Saturday, November 29, 2008

Book Review: Agent Zigzag

Eddie ChapmanHistory bristles with heroes, cads and villains. Eddie Chapman was all three. A British conman who found himself a convict in the opening days of World Wart II, he volunteered to work for the Germans - if they'd spring him from the klink. They did and soon Eddie was whisked away to Paris - where shadowy spymasters trained him in the dark arts of espionage. The young grifter took to it, and quickly prepared for a top-secret return to London. But when a bungled parachute jump left the young spy muddy, bloodied and stunned in an English celery-patch, he stumbled to the closest constable and turned himself in. A double agent was born. In Agent Zigzag, Ben Macintyre unfurls the unlikely life story of Eddie Chapman - dashing adventurist, irascible liar, sworn horndog.

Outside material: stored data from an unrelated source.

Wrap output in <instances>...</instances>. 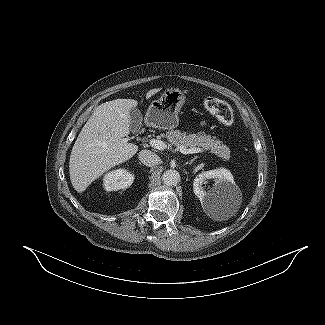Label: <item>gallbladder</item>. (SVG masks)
Returning a JSON list of instances; mask_svg holds the SVG:
<instances>
[{
    "label": "gallbladder",
    "mask_w": 325,
    "mask_h": 325,
    "mask_svg": "<svg viewBox=\"0 0 325 325\" xmlns=\"http://www.w3.org/2000/svg\"><path fill=\"white\" fill-rule=\"evenodd\" d=\"M130 129L133 133L139 132L142 124V115L136 108L130 110Z\"/></svg>",
    "instance_id": "gallbladder-1"
}]
</instances>
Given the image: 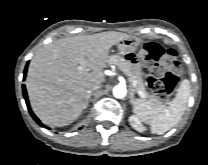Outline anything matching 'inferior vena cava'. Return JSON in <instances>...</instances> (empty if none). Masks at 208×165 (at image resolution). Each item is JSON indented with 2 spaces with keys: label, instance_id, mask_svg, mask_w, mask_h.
Here are the masks:
<instances>
[{
  "label": "inferior vena cava",
  "instance_id": "602c4592",
  "mask_svg": "<svg viewBox=\"0 0 208 165\" xmlns=\"http://www.w3.org/2000/svg\"><path fill=\"white\" fill-rule=\"evenodd\" d=\"M100 87H101V84H91L89 86L88 92L92 93L94 91H97L98 89H100Z\"/></svg>",
  "mask_w": 208,
  "mask_h": 165
}]
</instances>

Global infidelity was his specialty: staring down Nazi interrogators, sneaking around on his keepers, wooing trumpets in every port. Known as Fritz in the Fatherland and ZigZag in the UK, Chapman worked the war for fun and profit, pledging allegiance to who ever was paying the bill at the time. But in elegantly lecherous fashion, this bon vivant proves himself a statesman of sorts, a top operative of the Allies, a weasely hero, an International Man of Mystery. No wonder Tom Hanks just bought the rights. And as for who to cast as Zigzag? Ehhhh ... Matthew McConaughey - if he can master three languages and keep his shirt on. Good luck with that.